Several questions will be addressed along the way. Are auctions, such as the Government auction of the 3G spectrum, for example, the best way to encourage efficient spectrum use? Is pricing the best way to control Internet congestion? And can we design new Internet architectures for routing and addressing that protect users from spam and attack, and provide control over who can send to them?

The CII is being set up by the Cambridge-MIT Institute, a joint venture between the University of Cambridge and the Massachusetts Institute of Technology (MIT) which works to enhance competitiveness, productivity and entrepreneurship of the UK. The CII is one of several new research initiatives being set up by the Cambridge-MIT Institute to bring academia and industry together to work on research in key areas where the UK has a competitive position, including telecommunications and information technology.

David Clark, Senior Research Scientist in the Computer Science and Artificial Intelligence Lab at MIT, is one of the principals involved in the CII. He says, "At its best, innovation on the Internet can be fast and powerful. Look at the growth of the game industry. At worst, there is seemingly no progress at all. Why? What are the causes? When we look at tough issues, such as better security or broadband deployment, we see that the issues are not a lack of technical innovation but the inability to agree and plan a path forward.

"Until now, communications research and the industry it serves have been plagued by the stove-pipe phenomenon. Classical academic research is partitioned into different labs and departments, and separate from industrial technology labs, business schools, government departments, and so on. We felt we needed to change this and provide a new structure that ties these different disciplines together." CII is the result of this new idea.

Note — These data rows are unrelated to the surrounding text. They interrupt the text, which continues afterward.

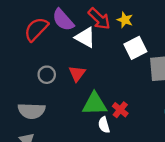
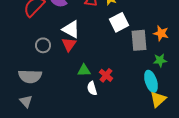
white triangle: (85, 37) -> (71, 29), moved
green triangle: (95, 104) -> (84, 70), size x0.6

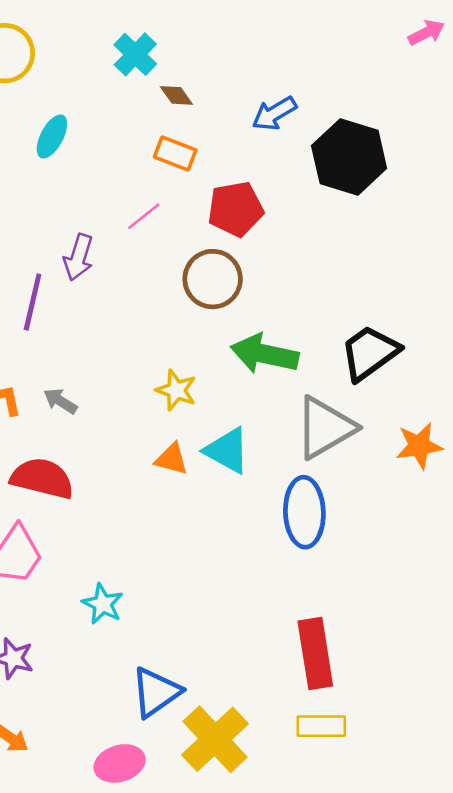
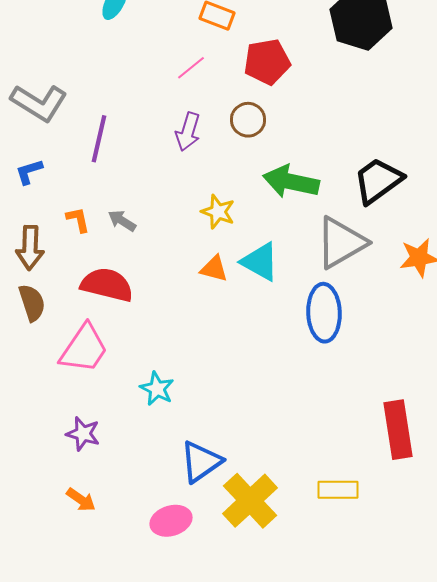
purple arrow: (79, 257) -> (188, 132), moved
brown circle: (213, 279) -> (248, 120), size x0.7
red rectangle: (315, 654) -> (398, 430), moved

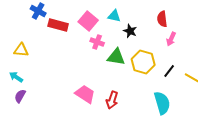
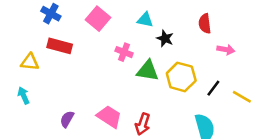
pink square: (88, 21) -> (98, 19), moved
red rectangle: (58, 25) -> (60, 46), moved
pink arrow: (171, 39) -> (226, 50), moved, turned -104
cyan arrow: (16, 77) -> (24, 96), turned 32
purple semicircle: (20, 96) -> (67, 119), moved

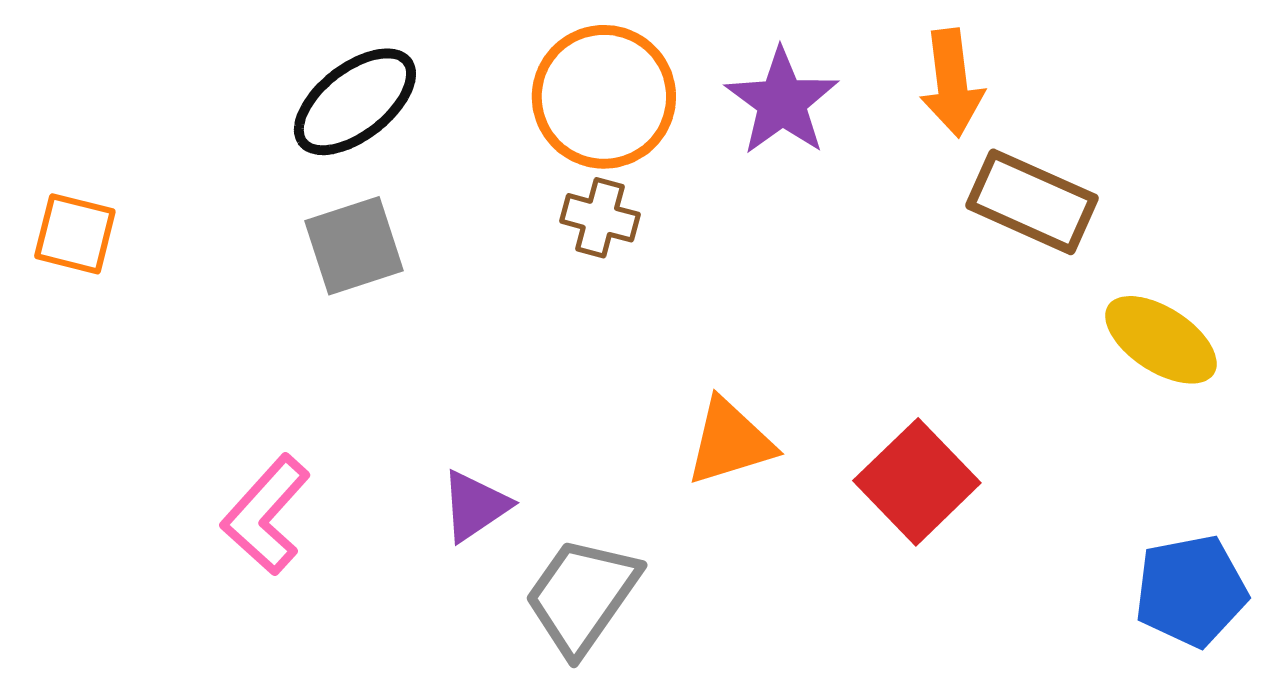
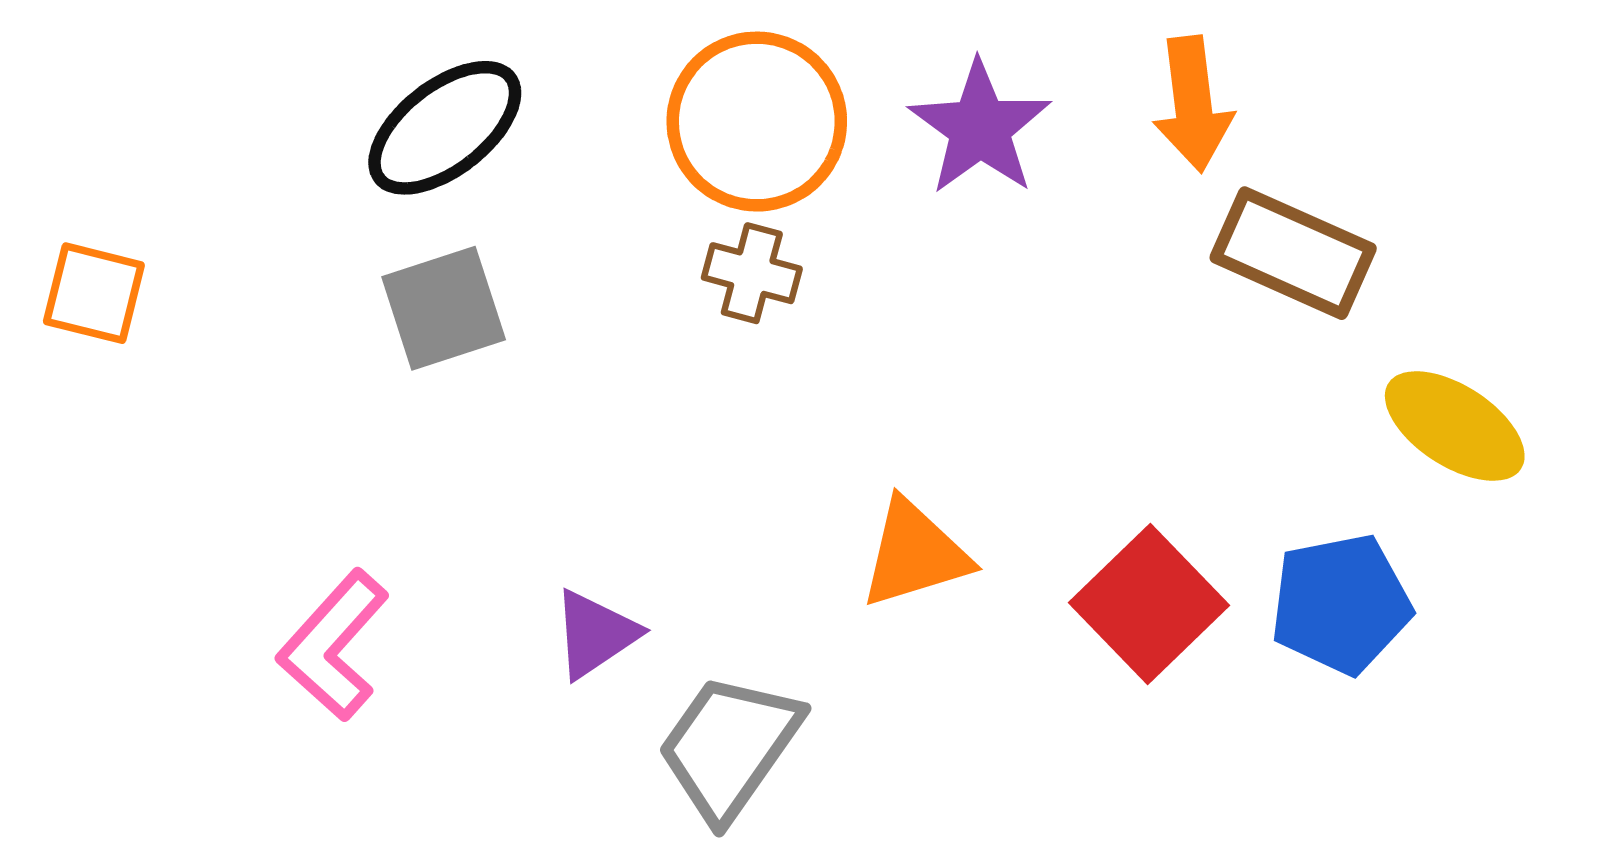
blue pentagon: (1191, 591) -> (1341, 604), moved

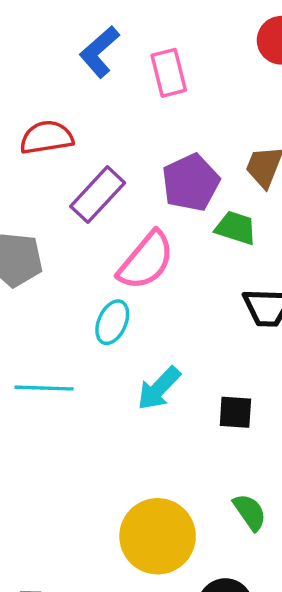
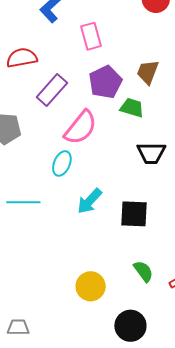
pink rectangle: (169, 73) -> (91, 36), moved
black square: (235, 412) -> (134, 214), size x1.4
yellow circle: (158, 536) -> (91, 286), size x0.7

It will bring together researchers from the University of Cambridge, the Massachusetts Institute of Technology (MIT) and University College, London (UCL), along with partners in industry and government. By doing so, CII intends to create joint industry/academic solutions to architectural problems that hold back innovations in communications.

"We need to note how economic, regulatory and technical concerns interact," adds Jon Crowcroft, Marconi Professor of Networked Systems in the Computer Laboratory at the University of Cambridge. Jon, who is one of the principals leading the CII, says: "We can't consider each of these in isolation any more. Some things are not solved by the market or by the government, or by Microsoft, Intel and Cisco, or small businesses or research labs or start-ups on their own."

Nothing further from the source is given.